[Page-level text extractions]
* * * * * * * * *

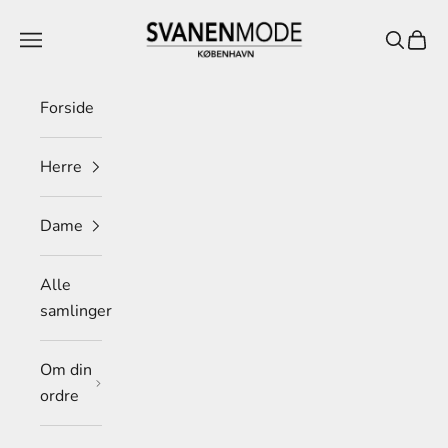
Spring til indhold
Svanen Mode
Menu
Søg
Indkø
Forside
Herre
Dame
Alle
samlinger
Om din
ordre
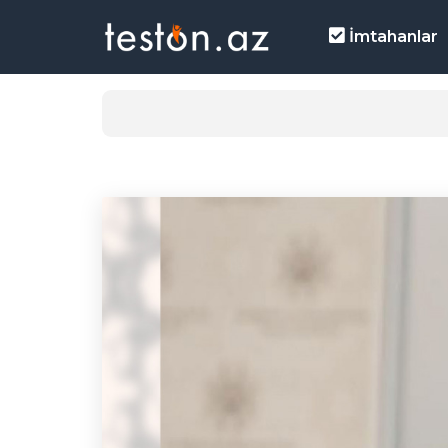
İmtahanlar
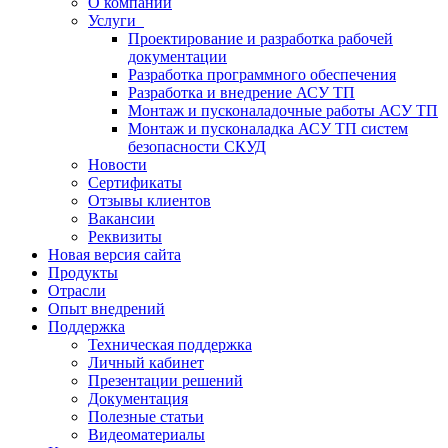
О компании
Услуги
Проектирование и разработка рабочей
документации
Разработка программного обеспечения
Разработка и внедрение АСУ ТП
Монтаж и пусконаладочные работы АСУ ТП
Монтаж и пусконаладка АСУ ТП систем
безопасности СКУД
Новости
Сертификаты
Отзывы клиентов
Вакансии
Реквизиты
Новая версия сайта
Продукты
Отрасли
Опыт внедрений
Поддержка
Техническая поддержка
Личный кабинет
Презентации решений
Документация
Полезные статьи
Видеоматериалы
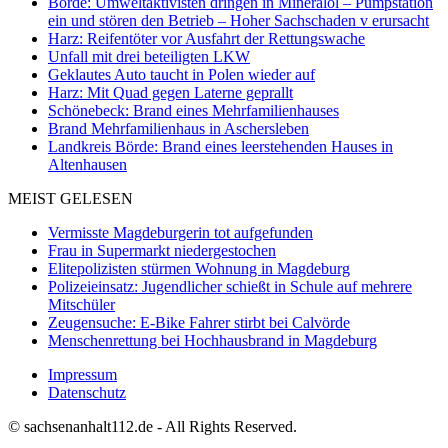
Börde: Umweltaktivisten dringen in Mineralöl – Pumpstation
ein und stören den Betrieb – Hoher Sachschaden v erursacht
Harz: Reifentöter vor Ausfahrt der Rettungswache
Unfall mit drei beteiligten LKW
Geklautes Auto taucht in Polen wieder auf
Harz: Mit Quad gegen Laterne geprallt
Schönebeck: Brand eines Mehrfamilienhauses
Brand Mehrfamilienhaus in Aschersleben
Landkreis Börde: Brand eines leerstehenden Hauses in
Altenhausen
MEIST GELESEN
Vermisste Magdeburgerin tot aufgefunden
Frau in Supermarkt niedergestochen
Elitepolizisten stürmen Wohnung in Magdeburg
Polizeieinsatz: Jugendlicher schießt in Schule auf mehrere
Mitschüler
Zeugensuche: E-Bike Fahrer stirbt bei Calvörde
Menschenrettung bei Hochhausbrand in Magdeburg
Impressum
Datenschutz
© sachsenanhalt112.de - All Rights Reserved.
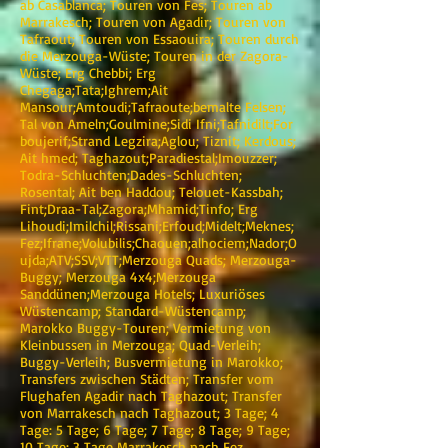
ab Casablanca; Touren von Fes; Touren ab
Marrakesch; Touren von Agadir; Touren von
Tafraout; Touren von Essaouira; Touren durch
die Merzouga-Wüste; Touren in der Zagora-
Wüste; Erg Chebbi; Erg
Chegaga;Tata;Ighrem;Ait
Mansour;Amtoudi;Tafraoute;bemalte Felsen;
Tal von Ameln;Goulmine;Sidi Ifni;Tafnidilt;For
boujerif;Strand Legzira;Aglou; Tiznit; Kerdous;
Ait hmed; Taghazout;Paradiestal;Imouzzer;
Todra-Schluchten;Dades-Schluchten;
Rosental; Ait ben Haddou; Telouet-Kassbah;
Fint;Draa-Tal;Zagora;Mhamid;Tinfo; Erg
Lihoudi;Imilchil;Rissani;Erfoud;Midelt;Meknes;
Fez;Ifrane;Volubilis;Chaouen;alhociem;Nador;O
ujda;ATV;SSV;VTT;Merzouga Quads; Merzouga-
Buggy; Merzouga 4x4;Merzouga
Sanddünen;Merzouga Hotels; Luxuriöses
Wüstencamp; Standard-Wüstencamp;
Marokko Buggy-Touren; Vermietung von
Kleinbussen in Merzouga; Quad-Verleih;
Buggy-Verleih; Busvermietung in Marokko;
Transfers zwischen Städten; Transfer vom
Flughafen Agadir nach Taghazout; Transfer
von Marrakesch nach Taghazout; 3 Tage; 4
Tage: 5 Tage; 6 Tage; 7 Tage; 8 Tage; 9 Tage;
10 Tage; 3 Tage Marrakesch nach Fez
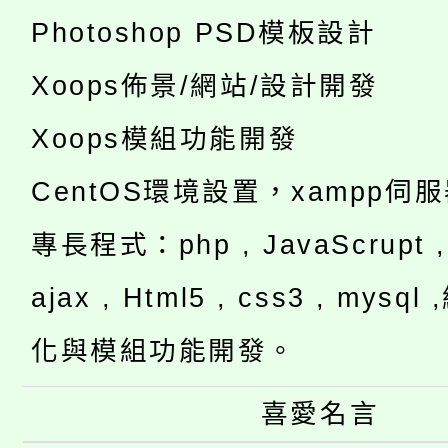
Photoshop PSD模板設計
Xoops佈景/網站/設計開發
Xoops模組功能開發
CentOS環境設置，xampp伺
專長程式：php , JavaScrupt , 
ajax , Html5 , css3 , mysq
化與模組功能開發。
喜愛名言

* * * * * * * * *

→ EXERCISE DESCRIPTION:
Beginning with the first line of the entries above, repeat each line word for word until the line with "Geklautes Auto taucht in Polen wieder auf" has been given too. Omit the pictures.

→ RESULT BELOW:
Spring til indhold
Svanen Mode
Menu
Søg
Indkø
Forside
Herre
Dame
Alle
samlinger
Om din
ordre
İmtahanlar
О компании
Услуги
Проектирование и разработка рабочей
документации
Разработка программного обеспечения
Разработка и внедрение АСУ ТП
Монтаж и пусконаладочные работы АСУ ТП
Монтаж и пусконаладка АСУ ТП систем
безопасности СКУД
Новости
Сертификаты
Отзывы клиентов
Вакансии
Реквизиты
Новая версия сайта
Продукты
Отрасли
Опыт внедрений
Поддержка
Техническая поддержка
Личный кабинет
Презентации решений
Документация
Полезные статьи
Видеоматериалы
Börde: Umweltaktivisten dringen in Mineralöl – Pumpstation
ein und stören den Betrieb – Hoher Sachschaden v erursacht
Harz: Reifentöter vor Ausfahrt der Rettungswache
Unfall mit drei beteiligten LKW
Geklautes Auto taucht in Polen wieder auf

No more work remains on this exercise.